Archive for June 17th, 2010

About software forges

I had the opportunity to talk a little bit with Dirk Riehle at LinuxTag about business models, collaboration and infrastructures, and one of the arguments was about software forges, like SourceForge or GForge. I would like to provide a little bit of overview of our discussion, along with my reasoning about the future of such forges.

First of all, I am a strong believer in the idea that forges were one of the important elements for the maturation and creation of a large scale market of users and developers of open source; forges provided free, simple and no-cost infrastructure for the basic necessities of a project, like file storage, CVS, mailing lists and so on. In this sense, forges also helped in discovering software, by providing basic taxonomies of software code, and comprehensive search facilities.

But two main aspects are in my opinion reducing the potential of forges for recent projects, namely distributed development and information dissemination. One of the important evolutions in code development has been the widespread adoption of distributed version control, through Git, Bazaar, Mercurial and (to a lesser extent) other minor solutions. Git, for example, substantially increased the productivity of projects like Wine, and provide a good management framework for large scale development by nearly independent group, like in the case of the Linux kernel.

The other aspect is related to information dissemination: what happens to a project is lost between bug tracking, mailing lists, forum (why the replication of features? how to find if something was already solved in some other place?); projects are difficult to interact one with the other, with the impossibility of tracking evolution of one project from another without passing from one person in the middle subscribed to both.
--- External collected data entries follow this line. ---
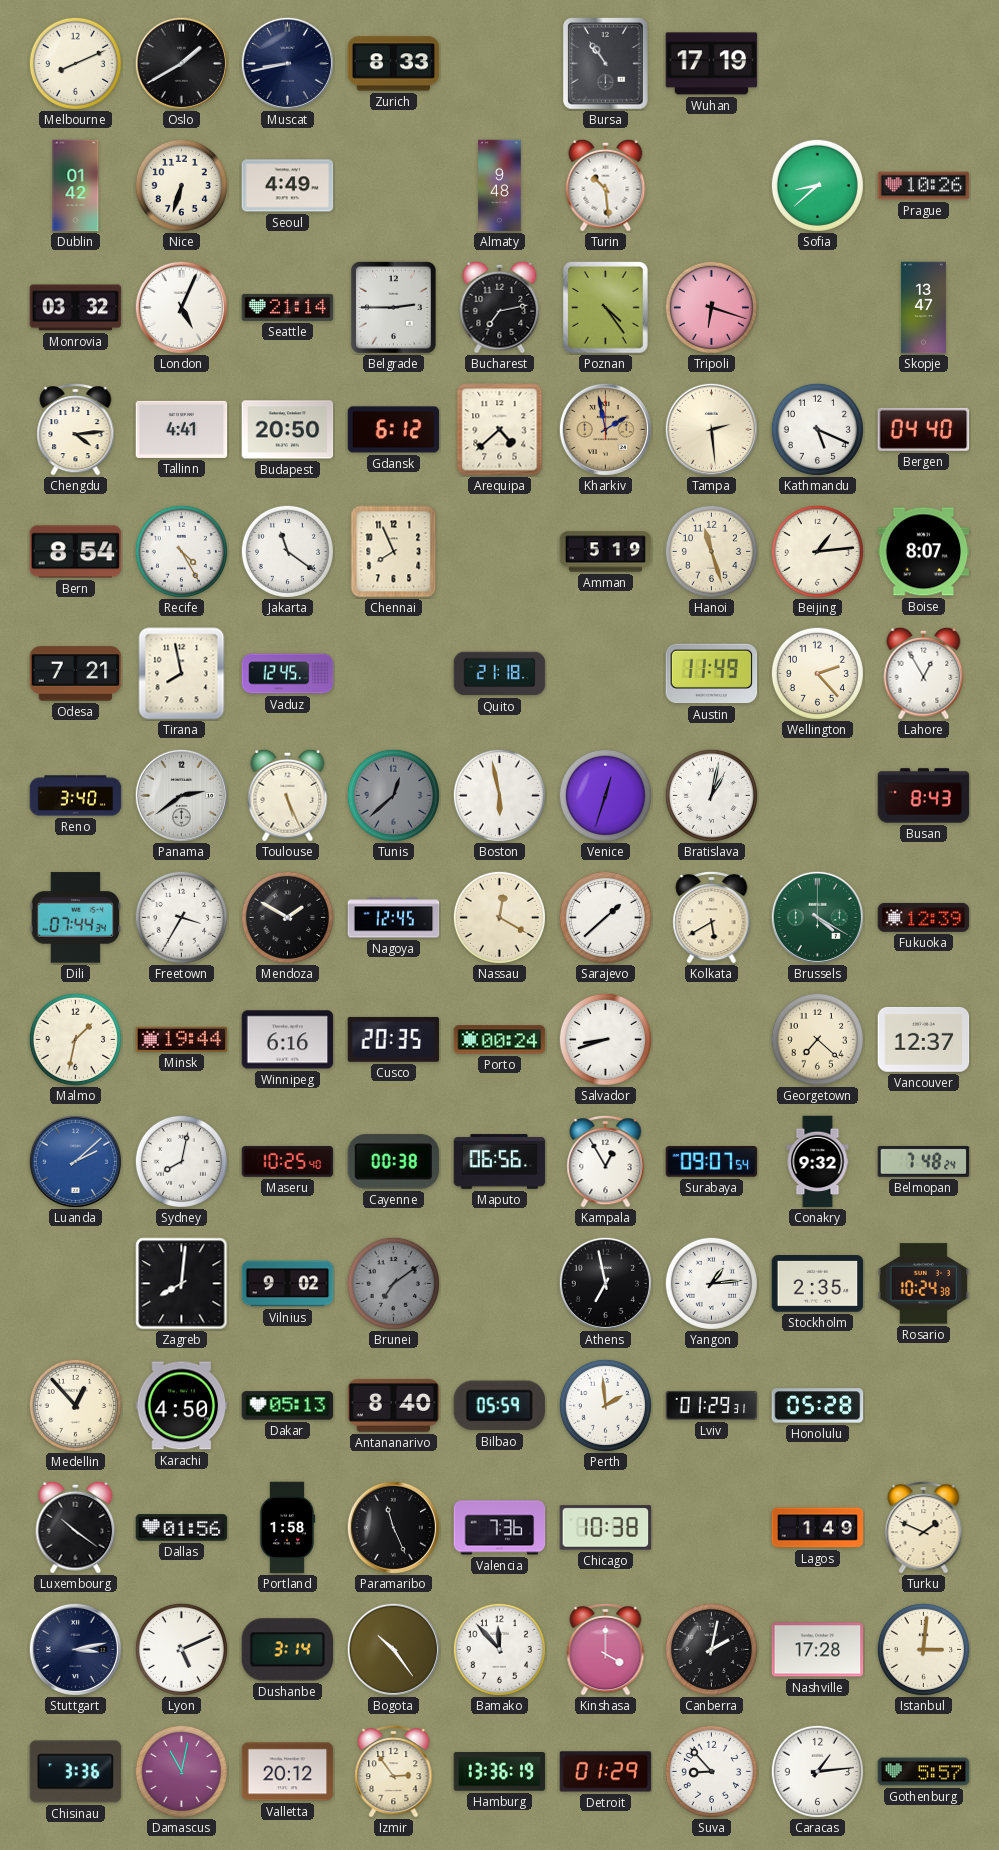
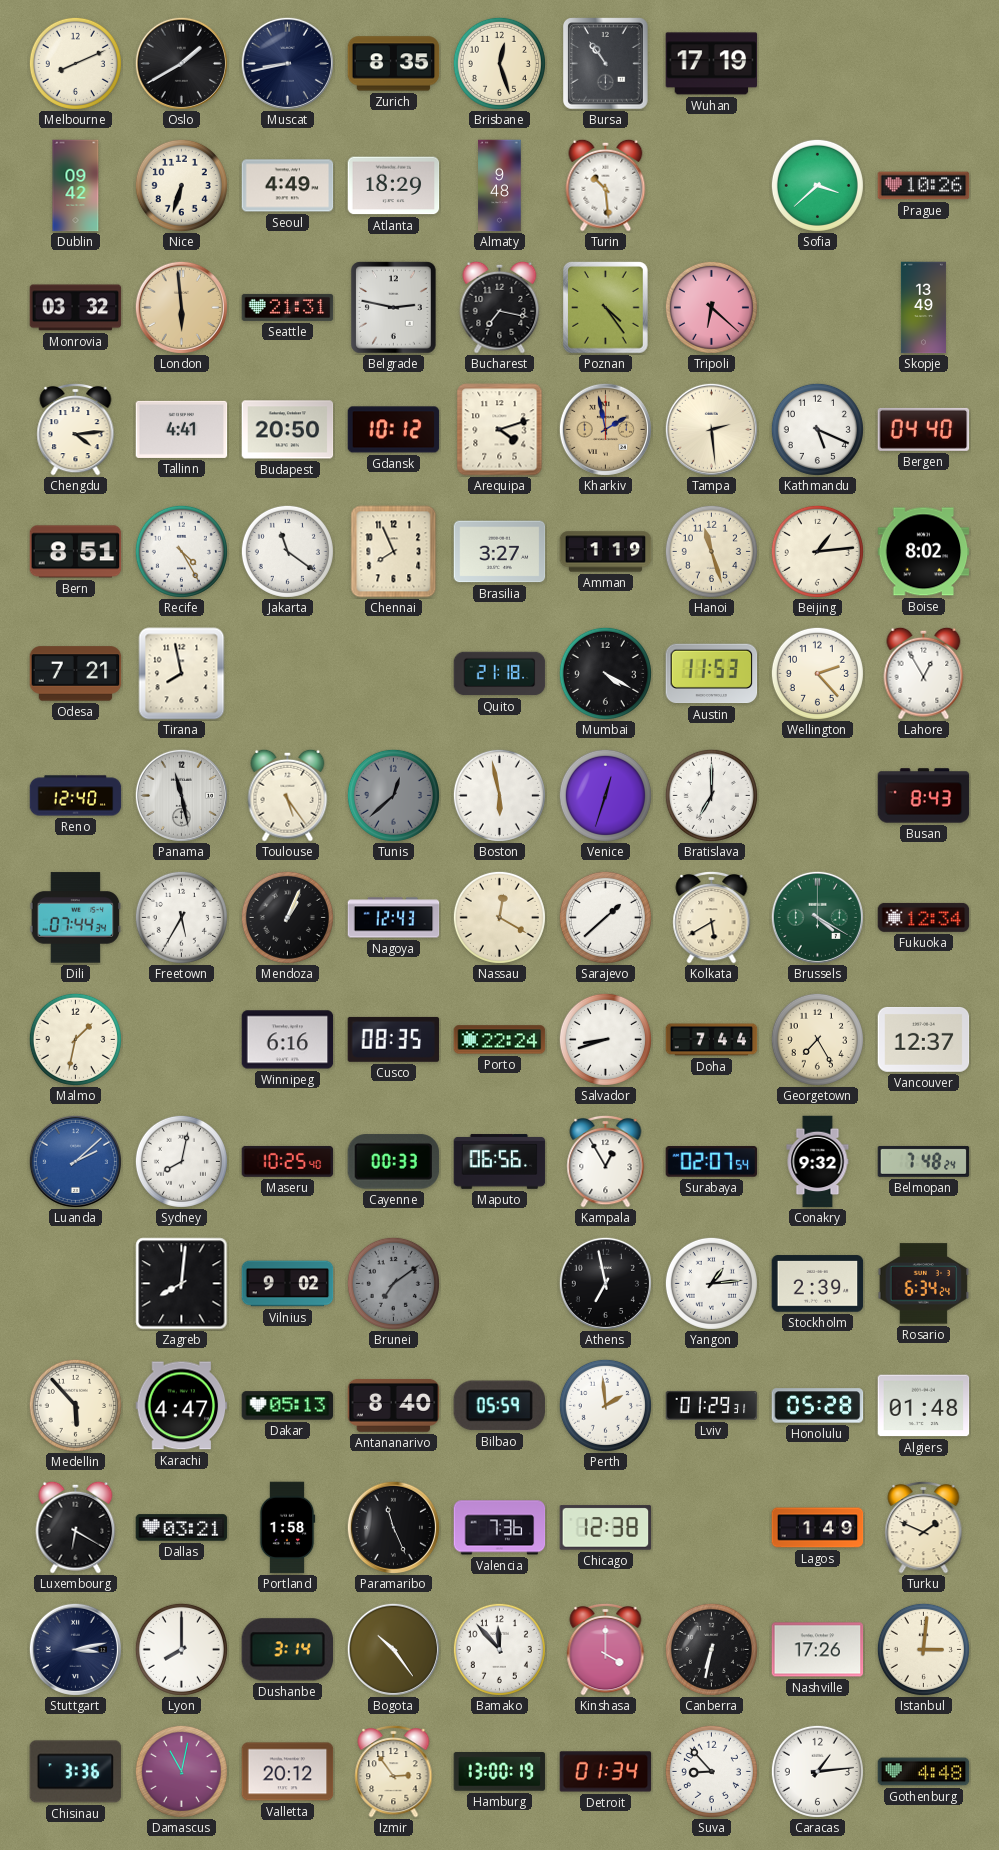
Zurich: 8:33 -> 8:35
Brisbane: none -> 12:27
Dublin: 01:42 -> 09:42
Atlanta: none -> 18:29
Sofia: 8:38 -> 3:38
London: 5:04 -> 5:59
London dial: white -> champagne
Seattle: 21:14 -> 21:31
Belgrade: 2:45 -> 2:47
Bucharest: 7:13 -> 7:17
Tripoli: 6:18 -> 6:22
Skopje: 13:47 -> 13:49
Gdansk: 6:12 -> 10:12
Arequipa: 4:38 -> 4:12
Bern: 8:54 -> 8:51
Brasilia: none -> 3:27
Amman: 5:19 -> 1:19
Boise: 8:07 -> 8:02
Vaduz: 12:45 -> none
Mumbai: none -> 4:20
Austin: 11:49 -> 11:53
Reno: 3:40 -> 12:40
Panama: 2:39 -> 11:28
Toulouse: 5:26 -> 5:24
Bratislava: 1:02 -> 7:00
Freetown: 3:35 -> 5:35
Mendoza: 1:50 -> 1:04
Nagoya: 12:45 -> 12:43
Fukuoka: 12:39 -> 12:34
Minsk: 19:44 -> none
Cusco: 20:35 -> 08:35
Porto: 00:24 -> 22:24
Doha: none -> 7:44
Georgetown: 7:22 -> 7:25
Cayenne: 00:38 -> 00:33
Surabaya: 09:07 -> 02:07
Stockholm: 2:35 -> 2:39
Rosario: 10:24 -> 6:34
Medellin: 12:53 -> 5:53
Karachi: 4:50 -> 4:47
Algiers: none -> 01:48
Luxembourg: 10:21 -> 6:20
Dallas: 01:56 -> 03:21
Chicago: 10:38 -> 12:38
Lyon: 5:11 -> 8:00
Canberra: 2:02 -> 6:32
Nashville: 17:28 -> 17:26
Hamburg: 13:36 -> 13:00
Detroit: 01:29 -> 01:34
Gothenburg: 5:57 -> 4:48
And, as Dirk graciously conceded, managing or adapting a forge is a real nightmare :-) I remember our past work in the Spirit forge (a healthcare-oriented forge, that used digital certificates to authenticate and sign code entered in the platform) and still got the shivers.

For this reason, I believe that future forges will be structurally different from the current ones: they will be based on small, efficient pieces, for example a central Git repo, that is enhanced by external modules that subscribe to modifications in the code stream and provide this information to higher-level applications, that for example produce graphs or link each atomic action to a wiki or tracking system. By moving things from a monolithic tool to loosely coupled pieces, we can end up with something that is more “facebook-like” than forge like, with individual apps that provide for example code quality services (like Sonar) or visualization services. I am a strong believer in a publish-subscribe mechanism for this, for example through XMPP, because it allows to solve easily the problem of how to track strongly coupled projects. For example, if my code is dependent on an external project I can subscribe to its own code announcement strams, or issue streams, since the same issues will probably apply to my code as well; this without an explicit interaction, and with the opportunity to link issues to individual actions (commits, reports, etc.) that remain valid even if I fork the library, or act independently on modifications that will eventually be merged in a single tree. I believe that in the future the number of strong or weak coupling will increase, and this will seriously limit the capabilities of current forges.